‘When The Girls Become Women’. By Dr Suchitra Dalvie
Yesterday was the International Day of the Girl Child and my inbox was filled with newsletters and campaigns and promises and pledges for them.
We are all glad for the attention being given to the girl child of course but it makes me wonder what happens when these girl children become women?
What happens to society and policymakers and families and gatekeepers when these girls transition out of being a girl-child into a girl-adult?
Why do we then insist that they hold, on fear of death, the honour of the family in their vaginas and hymens and wombs? Why do we simply shrug when they are raped by husbands who took sacred vows to be their most intimate partner in life? Why do we leave them to be burned and brutalized by their parents-in -law, whether it is for dowry or a male child?
What happens to the freedom and dignity and inspiration we want to offer to the girl child to grow and fulfil her highest potential but then when she grows up we insist that she wear a headscarf or then equally insist she not wear it, and punish her either way?
We bully her into choosing to starve for a ‘beach body’ for the male gaze while millions of her sisters are dying of anaemia and forced starvation because they are expected to eat less and eat last. We shame her for ‘losing’ a husband to an affair because she wasn’t able to hold on to him by staying attractive but we also shame her for retaliating or walking out when the husband is physically or emotionally abusive. We offer tokenistic and symbolic gestures of affection and gratitude, at least occasionally, for the enormous personal sacrifices, emotional labour and physical labour that they put in by becoming mothers–for having children, raising them, running the household, while often also working full time job outside of the home. But then we don’t offer them any financial equality or security in compensation, no pension, no assured medical care, no guarantee that she will not be thrown out of the home she managed and ran for decades because it still carries only the husband’s name on the front door.
The Universal Declaration of Human Rights was passed in 1948 and it was not until the Vienna conference in 1993 that the world was reminded that women’s rights are human rights. We have an longer way to go before that becomes a reality.
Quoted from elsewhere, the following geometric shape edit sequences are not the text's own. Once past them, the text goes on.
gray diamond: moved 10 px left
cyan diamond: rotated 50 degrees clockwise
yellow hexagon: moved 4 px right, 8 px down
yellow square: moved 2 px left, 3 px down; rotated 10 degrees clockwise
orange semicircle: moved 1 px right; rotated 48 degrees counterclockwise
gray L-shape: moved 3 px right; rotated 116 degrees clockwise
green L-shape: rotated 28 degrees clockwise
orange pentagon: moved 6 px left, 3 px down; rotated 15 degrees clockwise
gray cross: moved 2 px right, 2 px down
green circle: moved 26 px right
As I watched a powerful video yesterday of women protesting in front of the Iran embassy in the
Netherlands, one of them with her hair cut short, megaphone in hand and not a stich of clothing on her body, I remembered so many other women who have finally stripped down to the bare skin because they had nothing left to lose. I remembered the punishment given to Phoolan Devi, the naked mothers in Manipur protesting military rapes, the naked protests by women in Argentina, by Pussy Riot in Russia, by women in Africa, by the Naked Economist in the UK.
Of course it assures media attention because what everyone wants to see – now that social media has censored the female nipple- is the female nipple.
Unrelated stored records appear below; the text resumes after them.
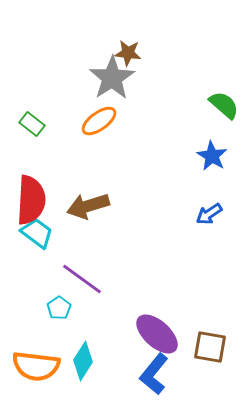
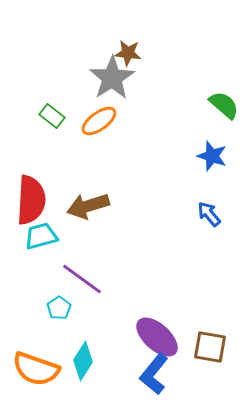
green rectangle: moved 20 px right, 8 px up
blue star: rotated 12 degrees counterclockwise
blue arrow: rotated 84 degrees clockwise
cyan trapezoid: moved 4 px right, 3 px down; rotated 52 degrees counterclockwise
purple ellipse: moved 3 px down
orange semicircle: moved 3 px down; rotated 12 degrees clockwise
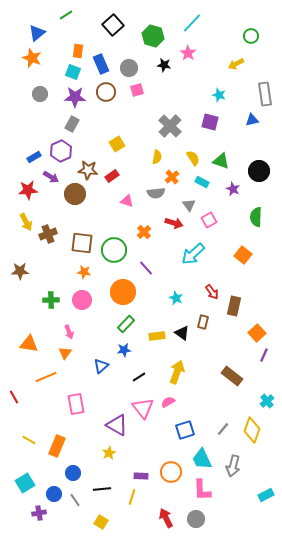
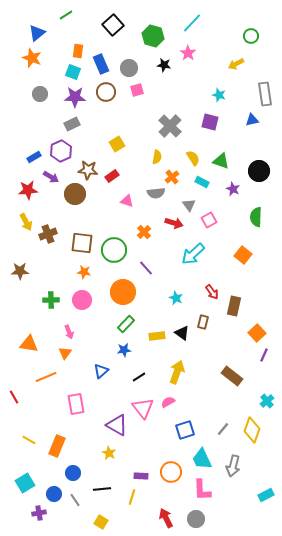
gray rectangle at (72, 124): rotated 35 degrees clockwise
blue triangle at (101, 366): moved 5 px down
yellow star at (109, 453): rotated 16 degrees counterclockwise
But every naked protest also lays bare the stark reality that women are in possession of a human body and hence in possession of human rights. Every piece of clothing we use to cover our ‘private’ parts are linked to sexuality and thence to the fear of the power of the naked body. Oscar Wilde was absolutely right when he said ‘Everything is about sex. Except sex. Sex is about power’. Ever since the connection between sex and sexuality, fertility and paternity was made to private property inheritance, there is nothing more feared across the world in every society than the power of the female body.
Everything that women have been subjected to– ranging from breast tax, foot binding, female genital mutilation, witch hunting, forced and early marriages, stigma of widowhood, shaming for sex work, burning for dowry, beating for having a girl child, glorification of forced motherhood, starving for perfect bodies, covering up every inch of our bodies, forced to never cut hair to stay feminine, forced to shave hair off when widowed, forced into marriages at puberty, controlled financially and socially, restricted from accessing abortion, refusing to criminalize marital rape– every single thing is a way to control and contain and domesticate the sexuality of the female body so that it has one purpose only. To serve the patriarchy and those who have entitlements within in. Whether it is the male gaze or the male sexual pleasure or the male comforts or the male violence or the male line of inheritance.
Despite these traumas and battles that women fight daily on a personal and political level, the struggle continues because really it is like trying to put a lid on a volcano. Eventually the naked truth will be reclaimed. The girl children will grow into woman. Some boy children may also grow to embrace womanhood.
The awareness that women’s equality, autonomy and agency and the right to be able to choose can unleash a power for transformation that will change the world forever is what is at the terrified core of every restriction that has been placed on us throughout history.
It is time for us as a civilization to stand naked, physically, emotionally, intellectually and spiritually and take up the challenge of creating a whole new world, built upon the understanding that all women are human.
That would be the best pledge and promise to every girl child of today.